## Source data
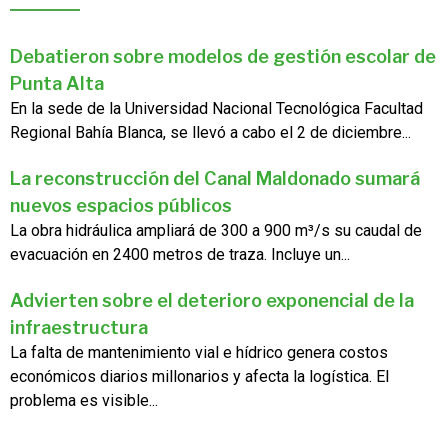
Debatieron sobre modelos de gestión escolar de
Punta Alta
En la sede de la Universidad Nacional Tecnológica Facultad
Regional Bahía Blanca, se llevó a cabo el 2 de diciembre...
La reconstrucción del Canal Maldonado sumará
nuevos espacios públicos
La obra hidráulica ampliará de 300 a 900 m³/s su caudal de
evacuación en 2400 metros de traza. Incluye un...
Advierten sobre el deterioro exponencial de la
infraestructura
La falta de mantenimiento vial e hídrico genera costos
económicos diarios millonarios y afecta la logística. El
problema es visible...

## ACTIVITY
What you hand back should match the entries above exactly, except that no picture appears.

## ANSWER FOR THIS EXERCISE
Debatieron sobre modelos de gestión escolar de
Punta Alta
En la sede de la Universidad Nacional Tecnológica Facultad
Regional Bahía Blanca, se llevó a cabo el 2 de diciembre...
La reconstrucción del Canal Maldonado sumará
nuevos espacios públicos
La obra hidráulica ampliará de 300 a 900 m³/s su caudal de
evacuación en 2400 metros de traza. Incluye un...
Advierten sobre el deterioro exponencial de la
infraestructura
La falta de mantenimiento vial e hídrico genera costos
económicos diarios millonarios y afecta la logística. El
problema es visible...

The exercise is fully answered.